こんな写真が残っていたのかと伸子が感嘆の声を上げた。亮は何に感じ入ったのか、白黒ですねえとしきりに頷いている。
保が写真の人々を指差す。
「この、真ん中の軍服のが貞市兄貴。お袋に抱っこされとる子供が俺で、こっちのが親父」
「貞市さんは、少し雄司に似てるかね?」伸子がつるの緩んだ老眼鏡を押し上げながら言う。

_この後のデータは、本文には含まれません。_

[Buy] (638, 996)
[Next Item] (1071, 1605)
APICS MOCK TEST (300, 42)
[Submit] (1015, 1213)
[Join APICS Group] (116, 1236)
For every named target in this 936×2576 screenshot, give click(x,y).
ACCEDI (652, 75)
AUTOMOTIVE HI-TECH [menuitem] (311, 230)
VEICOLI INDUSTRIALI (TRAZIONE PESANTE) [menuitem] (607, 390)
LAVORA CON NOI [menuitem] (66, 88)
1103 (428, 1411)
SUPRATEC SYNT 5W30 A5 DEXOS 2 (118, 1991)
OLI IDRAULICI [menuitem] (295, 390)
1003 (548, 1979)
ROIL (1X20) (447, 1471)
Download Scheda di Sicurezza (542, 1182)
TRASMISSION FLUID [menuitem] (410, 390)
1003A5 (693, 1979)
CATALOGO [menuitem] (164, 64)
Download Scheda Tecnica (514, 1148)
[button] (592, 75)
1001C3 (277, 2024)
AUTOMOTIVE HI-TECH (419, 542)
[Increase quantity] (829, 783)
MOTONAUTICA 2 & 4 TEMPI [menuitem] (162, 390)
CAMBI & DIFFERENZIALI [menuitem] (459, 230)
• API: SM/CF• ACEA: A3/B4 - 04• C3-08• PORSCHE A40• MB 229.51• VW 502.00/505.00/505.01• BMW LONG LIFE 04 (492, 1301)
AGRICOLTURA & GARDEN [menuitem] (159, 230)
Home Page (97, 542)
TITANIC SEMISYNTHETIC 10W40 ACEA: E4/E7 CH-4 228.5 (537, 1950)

写真に写る貞市の首はがっしりと太いが、顔はどちらかといえば細面だ。どこか柔和そうな印象は確かに自分に似ているかもしれない。とはいえ、古写真ゆえに粒子が粗く劣化も進んでいる。しかも帽子の影が落ちて目元が黒く潰れているので、貞市の顔つきはよくわからない。それでも頼もしげにきりりと結んだ唇からは意志の強さを感じさせた。
与沢記者が写真の貸し出しを保に求めてきた。信州タイムスでこの顛末を全て記事にするらしい。七十数年の時を経て遺族の元に辿り着いた日本兵の日記。読み物としては面白そうだ。
「稲刈りには帰れるら、って言ってたけえど、それどこじゃねえ。結局、今生の別れになっちまったな」保はそう言いながら、与沢に写真を渡した。